The goal of the research is to prevent the need for biopsies by genetically analyzing tissue and blood samples during different stages. The less invasive procedure would be more cost effective and reduce patient anxiety.
Kadakia grew up in Mumbai, India, with eight brothers and sisters. Her parents strongly emphasized the importance of education.
“Their mantra was, ‘If we give you education, you’re going to get what you want in life,’” she said. “I just can’t be thankful enough. I still talk to my dad and my mom every time I have to make a critical decision in my life.”
When Kadakia was working on her bachelor’s degree in India, she took a course on immunology and fell in love with it. So she studied it as she pursued her master’s degree.
“It was about that time that AIDS was all over the news,” she said. “I was so fascinated by immunology and I wanted to cure AIDS.”
When Kadakia was pursuing her doctorate in microbiology and infectious diseases at the University of Pittsburgh’s Graduate School of Public Health, virtually her entire department was doing AIDS research and she helped with clinical trials involving AIDS patients.
However, the bulk of her research was on human herpes virus #6 in bone-marrow transplant patients.
The patients often get a rash and a fever that is attributed to graft versus host disease (GvHD), in which the donated bone marrow views the recipient’s body as foreign and attacks it. But the herpes virus can also cause the rash and fever, and it can become activated when a patient’s immune system is compromised.
Kadakia was able to isolate 16 new strains of herpes virus #6 in bone-marrow transplant patients.
“As a result of that, doctors actually look for that virus rather than just assume it’s graft versus host disease,” she said.
Kadakia joined the faculty at Wright State in 1999.
“If you are really interested in science, this is the place you want to be,” she said. “There is a sense of community.
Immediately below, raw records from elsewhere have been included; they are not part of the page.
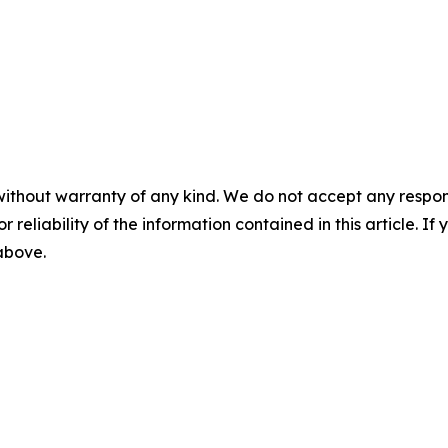
without warranty of any kind. We do not accept any responsib
r reliability of the information contained in this article. I
 above.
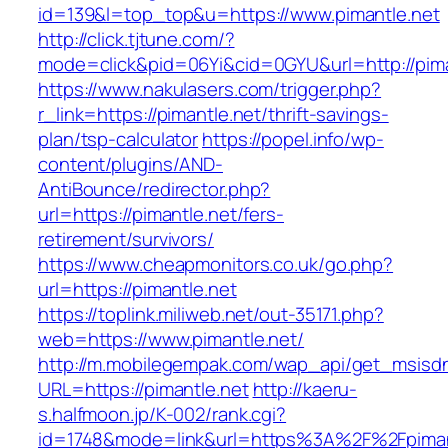
id=139&l=top_top&u=https://www.pimantle.net
http://click.tjtune.com/?
mode=click&pid=06Yi&cid=0GYU&url=http://pima
https://www.nakulasers.com/trigger.php?
r_link=https://pimantle.net/thrift-savings-
plan/tsp-calculator
https://popel.info/wp-
content/plugins/AND-
AntiBounce/redirector.php?
url=https://pimantle.net/fers-
retirement/survivors/
https://www.cheapmonitors.co.uk/go.php?
url=https://pimantle.net
https://toplink.miliweb.net/out-35171.php?
web=https://www.pimantle.net/
http://m.mobilegempak.com/wap_api/get_msisd
URL=https://pimantle.net
http://kaeru-
s.halfmoon.jp/K-002/rank.cgi?
id=1748&mode=link&url=https%3A%2F%2Fpimant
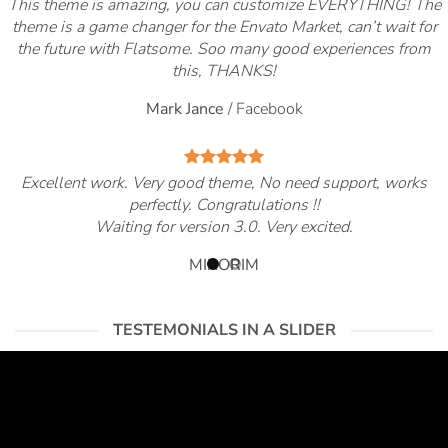
This theme is amazing, you can customize EVERYTHING! The
theme is a game changer for the Envato Market, can’t wait for
the future with Flatsome. Soo many good experiences from
this, THANKS!
Mark Jance
/
Facebook
Excellent work. Very good theme, No need support, works
perfectly. Congratulations !!
Waiting for version 3.0. Very excited.
MIRORIM
TESTEMONIALS IN A SLIDER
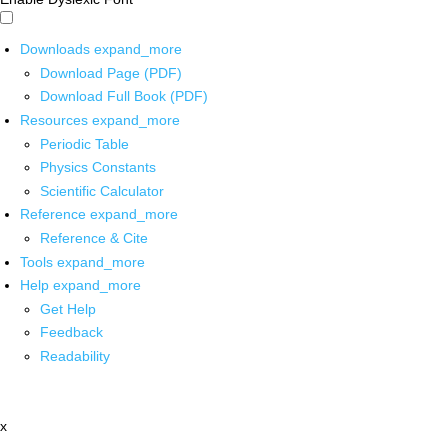
Downloads
expand_more
Download Page (PDF)
Download Full Book (PDF)
Resources
expand_more
Periodic Table
Physics Constants
Scientific Calculator
Reference
expand_more
Reference & Cite
Tools
expand_more
Help
expand_more
Get Help
Feedback
Readability
x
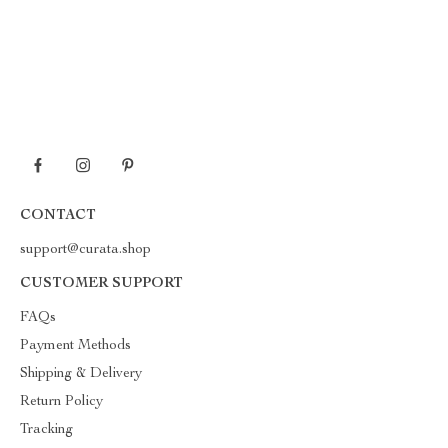
CONTACT
support@curata.shop
CUSTOMER SUPPORT
FAQs
Payment Methods
Shipping & Delivery
Return Policy
Tracking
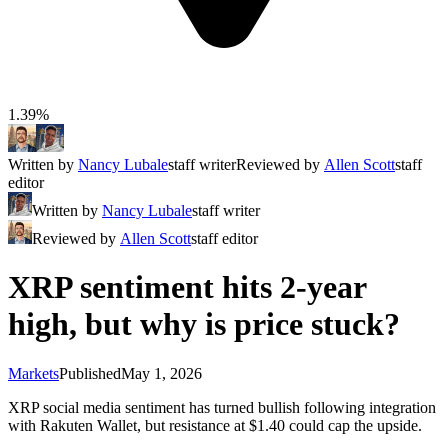
1.39%
Written by
Nancy Lubale
staff writer
Reviewed by
Allen Scott
staff
editor
Written by
Nancy Lubale
staff writer
Reviewed by
Allen Scott
staff editor
XRP sentiment hits 2-year
high, but why is price stuck?
Markets
Published
May 1, 2026
XRP social media sentiment has turned bullish following integration
with Rakuten Wallet, but resistance at $1.40 could cap the upside.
Everybody has the same focus.”
Wright State is engaged in a $150 million fundraising campaign that promises to further elevate the school’s prominence by expanding scholarships, attracting more top-flight faculty and supporting construction of state-of-the-art facilities. Led by Academy Award-winning actor Tom Hanks and Amanda Wright Lane, great grandniece of university namesakes Wilbur and Orville Wright, the campaign has raised more than $108 million so far.
Kadakia escapes the pressures of the lab by painting. She has even created a tiny art studio in the basement of her house.
“When I’m painting, I don’t think of anything,” she said.